Of course, Fisher didn’t limit her onscreen appearances to Star Wars. She also made memorable appearances as jilted lover “Mystery Woman” in The Blues Brothers (1980), Dianne Weist’s co-worker and rival April in Woody Allen’s Hannah And Her Sisters (1986), Tom Hanks’ wife Carol in The ‘Burbs (1989), and best friend Marie in When Harry Met Sally… (1989), among many other roles. She went on to appear in smaller roles in a number of films—most recently, she lent her voice to Family Guy and co-starred in the Amazon original series Catastrophe—although her acting career slowed down as her career as a writer began to take off.

That career began with her semi-autobiographical novel Postcards From The Edge in 1987. The novel, about an actress struggling to maintain her sobriety after leaving rehab and moving in with her mother, was made into a film starring Meryl Streep and Shirley MacLaine in 1990, with the screenplay written by Fisher as well. Postcards was the first of a series of semi-autobiographical novels Fisher published throughout the ’80s and ’90s, including Surrender The Pink (1990), Delusions Of Grandma (1993), Hollywood Moms (2001), and The Best Awful There Is (2004). (She also worked as a script doctor in Hollywood around this time, punching up the scripts for films like Hook, Sister Act, and The Wedding Singer.) Eventually, she would lend her distinctive wit to a series of three memoirs, Wishful Drinking (2008) (which she also performed as a one-woman show), Shockaholic (2011), and The Princess Diarist (2016).

In the process of talking about her life, Fisher made another revealing, and ultimately liberating, confession: That she had been diagnosed with bipolar disorder in 1985, and hospitalized after a psychotic break in 1997. She did so in a televised interview with Diane Sawyer, where Fisher said, “I am mentally ill. I can say that. I am not ashamed of that. I survived that, I’m still surviving it, but bring it on.” With characteristic candor, Fisher went on to become an acclaimed advocate for people living with the disorder, dispelling myths and encouraging those suffering to get help for their symptoms. “Having waited my entire life to get an award for something, I now get awards all the time for being mentally ill,” she wrote in Wishful Drinking. “I’m apparently very good at it.”

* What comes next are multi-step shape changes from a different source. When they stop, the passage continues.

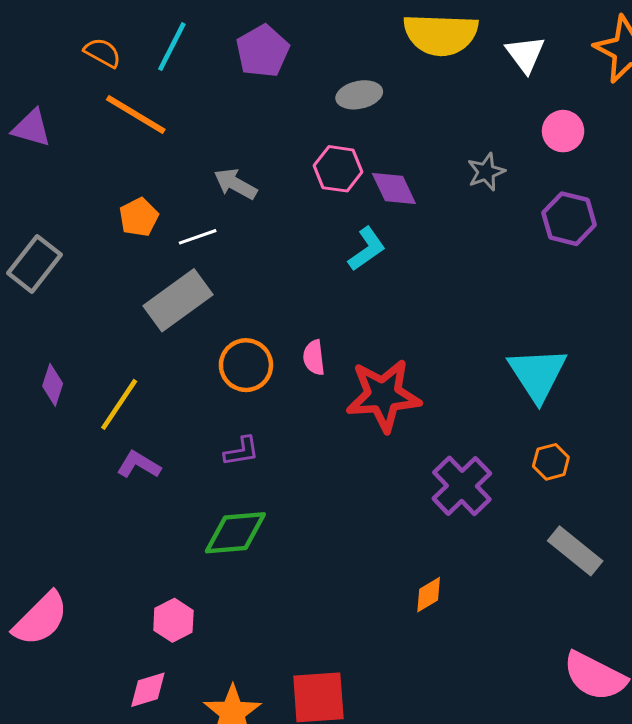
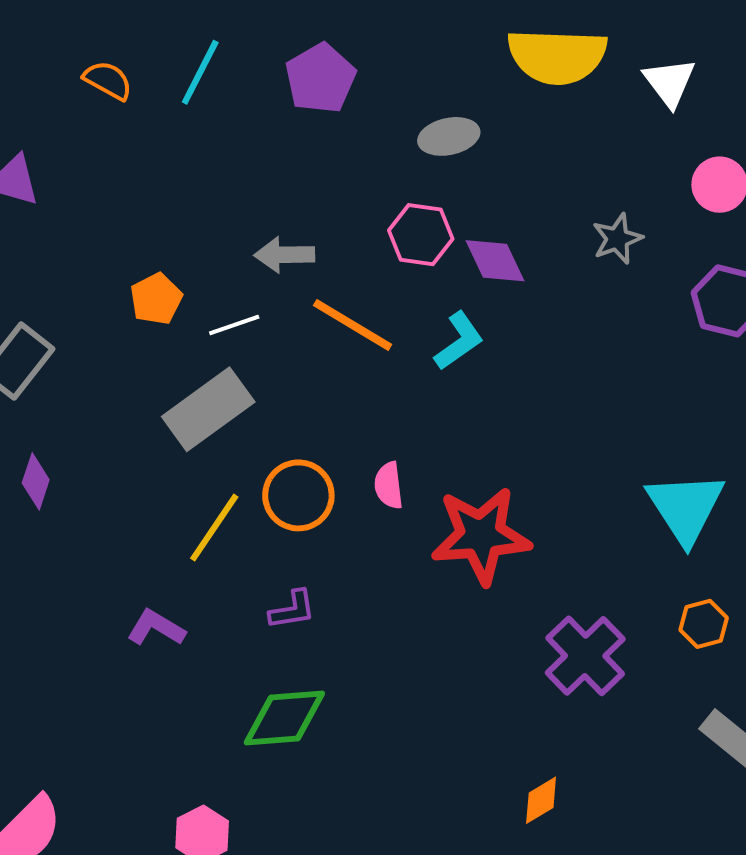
orange line: (136, 114) -> (353, 325), moved
gray arrow: (235, 184) -> (284, 255), turned -30
purple diamond: (53, 385) -> (36, 481), moved
yellow line: (119, 404) -> (214, 528), moved

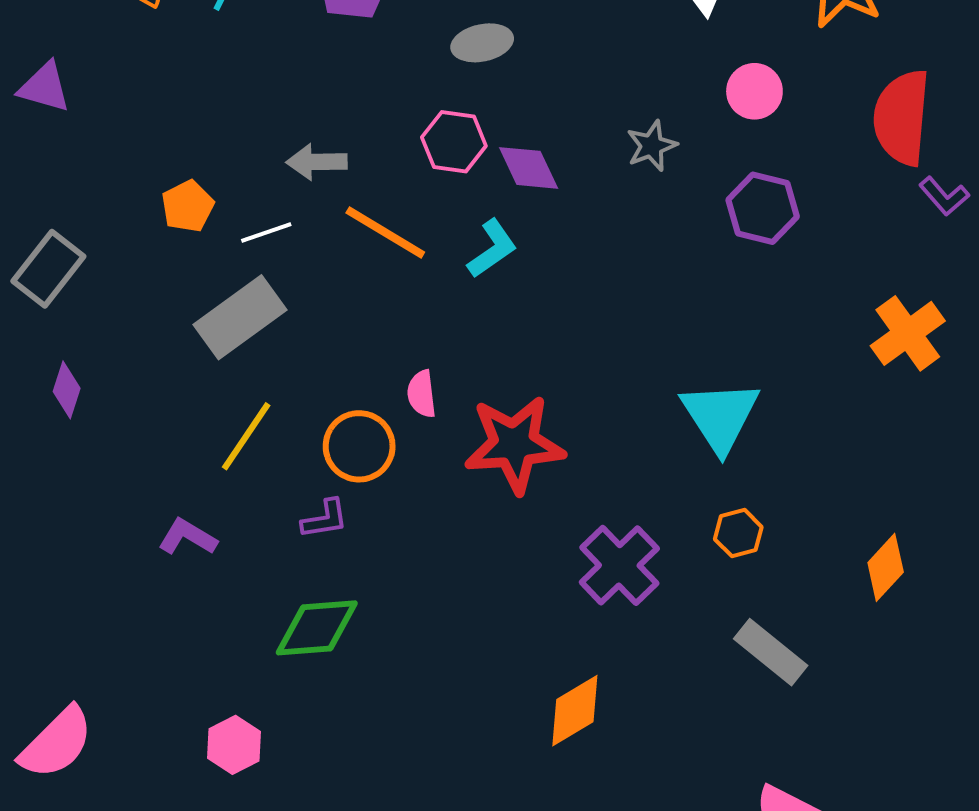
orange circle: (298, 495) -> (359, 446), moved
orange diamond: (541, 800) -> (575, 711), size x1.5

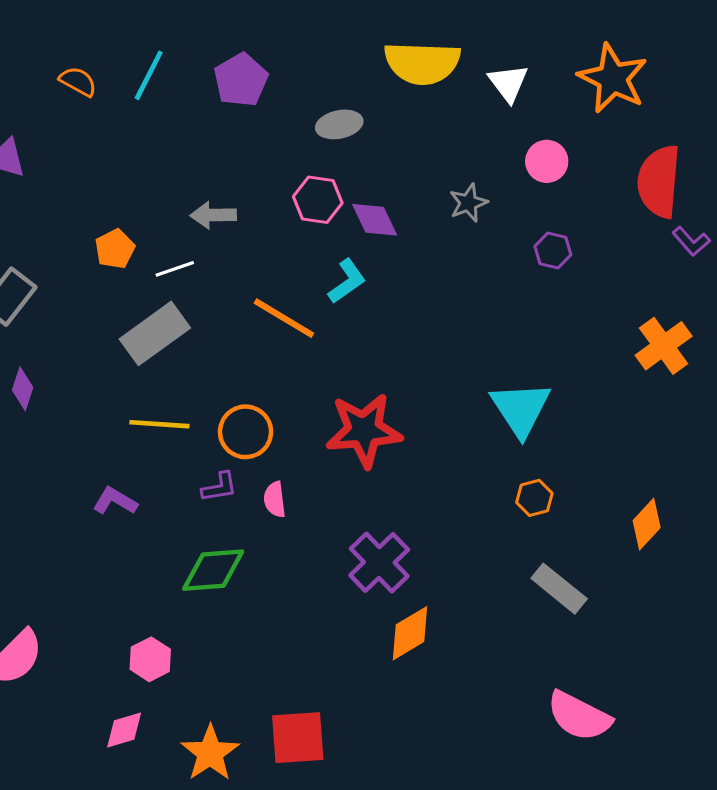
purple hexagon: (763, 208) -> (553, 250), size x0.7
orange line: (385, 232) -> (284, 318), moved
pink semicircle: (422, 394) -> (275, 499), moved
yellow line: (246, 436) -> (159, 424), turned 60
purple cross: (619, 565) -> (379, 562), moved

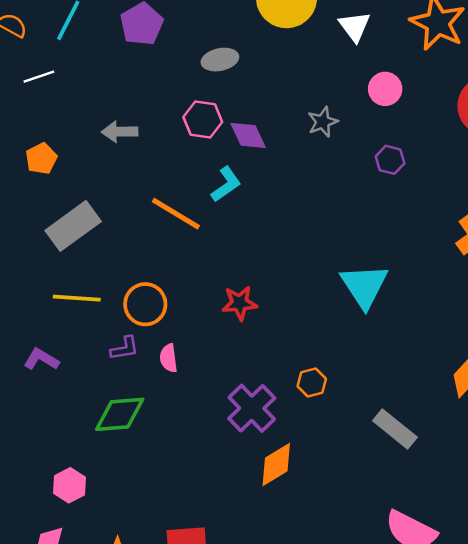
white line: (175, 269) -> (39, 77), moved
red star: (364, 430) -> (240, 303), size x0.6
orange hexagon: (534, 498) -> (312, 383), moved

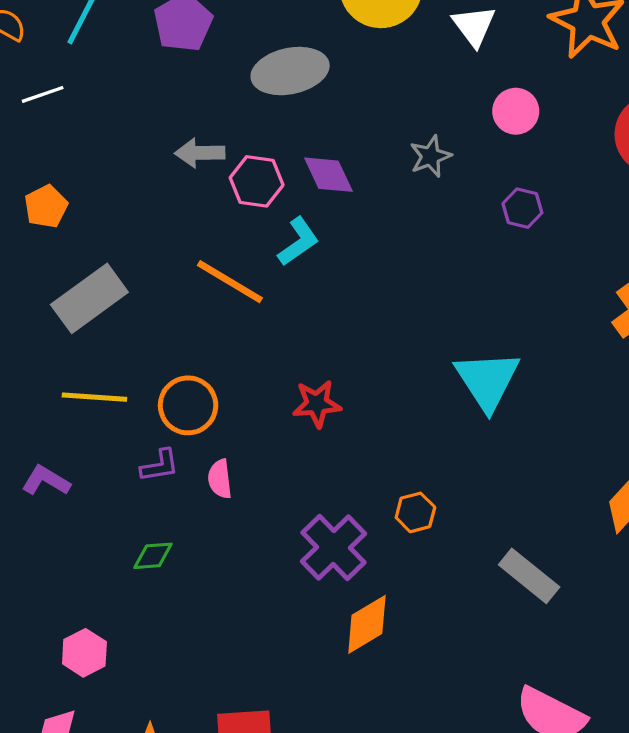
gray ellipse: (220, 60) -> (290, 71), size x1.5
pink hexagon: (203, 119) -> (257, 181), moved
gray arrow: (120, 132) -> (200, 153), moved
green diamond: (120, 414) -> (153, 556), size x0.6

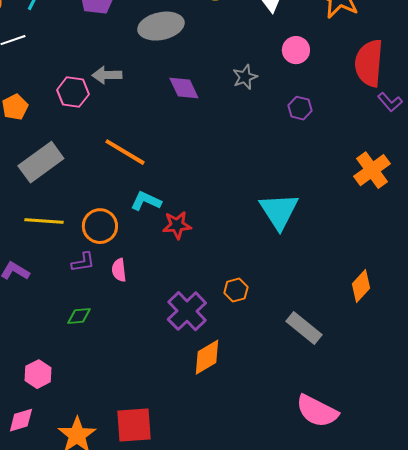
pink hexagon: (257, 181) -> (73, 92), moved
cyan L-shape: (298, 242) -> (146, 201), moved, turned -120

In keeping with her independent lifestyle, Fisher had several high-profile relationships throughout her life—first with musician Paul Simon, who she dated for several years (with a brief break during which she was engaged to her Blues Brothers co-star Dan Aykroyd) both before and after their brief marriage in 1983, then with talent agent Brian Lourd. She and Lourd had a daughter, Billie, in 1992. She is survived by her daughter, mother, brother, two-half sisters, and her beloved French bulldog Gary, a therapy dog who frequently accompanied her to interviews and on the red carpet.